Forward-looking statements

Overview: Rapidly growing Reblozyl royalty revenue.

Basic data (GAAP):

Revenue was $25.9 million, up sequentially from $22.6 million, and down from $39.3 million year-earlier.

Net income was negative $57.4 million, down sequentially from negative $39.2 million, and down from negative $23.6 million year-earlier.

Earnings per Share (EPS, diluted) were negative $0.95, down sequentially from negative $0.66, and dpwm from negative $0.44 year-earlier.

Guidance:

Believes has cash sufficient for the foreseeable future.

Conference Highlights:

Habib Dable, CEO of Acceleron said: "2020 was a very productive year for Acceleron as we generated important results in our lead pulmonary program to advance sotatercept into a registrational Phase 3 trial and executed on a successful first full year of the commercial launch of Reblozyl in the United States.
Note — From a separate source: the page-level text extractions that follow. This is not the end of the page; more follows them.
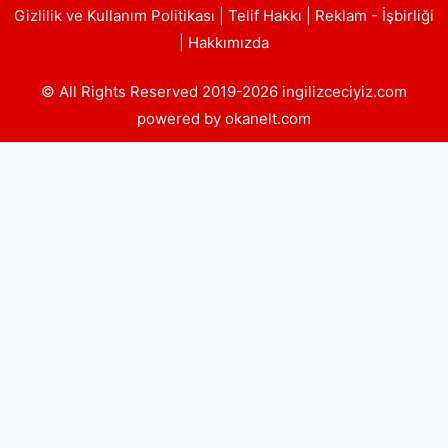
Gizlilik ve Kullanım Politikası
|
Telif Hakkı
|
Reklam - İşbirliği
|
Hakkımızda
© All Rights Reserved 2019-2026 ingilizceciyiz.com
powered by okanelt.com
Throughout the year, we presented updates from our two Phase 2 trials with our lead pulmonary program, supporting our long-term vision of establishing sotatercept as a backbone therapy for patients with pulmonary arterial hypertension across all stages of the disease. As we continue to grow our capabilities in rare pulmonary disease, we are also advancing ACE-1334 into a Phase 1b/Phase 2 trial in patients with systemic sclerosis-associated interstitial lung disease later this year."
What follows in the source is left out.